Scientists are searching for a mirror universe using Adafruit parts @NBCNewsMACH @leahjbroussard #Adafruit #Magnetometer #Sensors @Adafruit
Via NBC News MACH, at Oak Ridge National Laboratory in eastern Tennessee, physicist Leah Broussard is trying to open a portal to a parallel universe.
She calls it an “oscillation” that would lead her to “mirror matter,” but the idea is fundamentally the same. In a series of experiments she plans to run at Oak Ridge this summer, Broussard will send a beam of subatomic particles down a 50-foot tunnel, past a powerful magnet and into an impenetrable wall. If the setup is just right — and if the universe cooperates — some of those particles will transform into mirror-image versions of themselves, allowing them to tunnel right through the wall. And if that happens, Broussard will have uncovered the first evidence of a mirror world right alongside our own.
“It’s pretty wacky,” Broussard says of her mind-bending exploration.
The mirror world, assuming it exists, would have its own laws of mirror-physics and its own mirror-history.
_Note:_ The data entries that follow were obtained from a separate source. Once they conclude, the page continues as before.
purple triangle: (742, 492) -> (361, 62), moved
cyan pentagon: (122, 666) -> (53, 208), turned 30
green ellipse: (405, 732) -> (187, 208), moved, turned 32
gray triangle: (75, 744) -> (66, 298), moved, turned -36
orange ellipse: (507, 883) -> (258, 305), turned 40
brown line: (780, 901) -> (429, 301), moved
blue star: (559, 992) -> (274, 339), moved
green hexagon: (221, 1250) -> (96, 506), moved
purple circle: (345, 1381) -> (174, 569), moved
You wouldn’t find a mirror version of yourself there (and no evil Spock with a goatee — sorry “Star Trek” fans). But current theory allows that you might find mirror atoms and mirror rocks, maybe even mirror planets and stars. Collectively, they could form an entire shadow world, just as real as our own but almost completely cut off from us.
An important challenge for disappearance and regeneration searches is the implementation of the magnetic field control system. To render inhomogeneities in the magnetic field negligible, ideally the magnetic field would need to be determined to better than a few mG. The spatial and temporal nonuniformity of the current (pre-upgrade/somewhat magnetic) collimation section of beamline was studied using an array of HMC5883L magnetometer boards, read out by an Arduino Uno and Raspberry Pi 3.
The typical temporal variation (FWHM) was measured to be up to 10 mG, limited by noise in the system. Short duration changes in the field as large as 1 G were observed due to changing experimental conditions in the GP-SANS or neighboring beamlines; these periods could be vetoed during data-taking. The magnitude of the magnetic field varies by up to 500 mG along most of the beamline, but increases significantly near the beamline exit.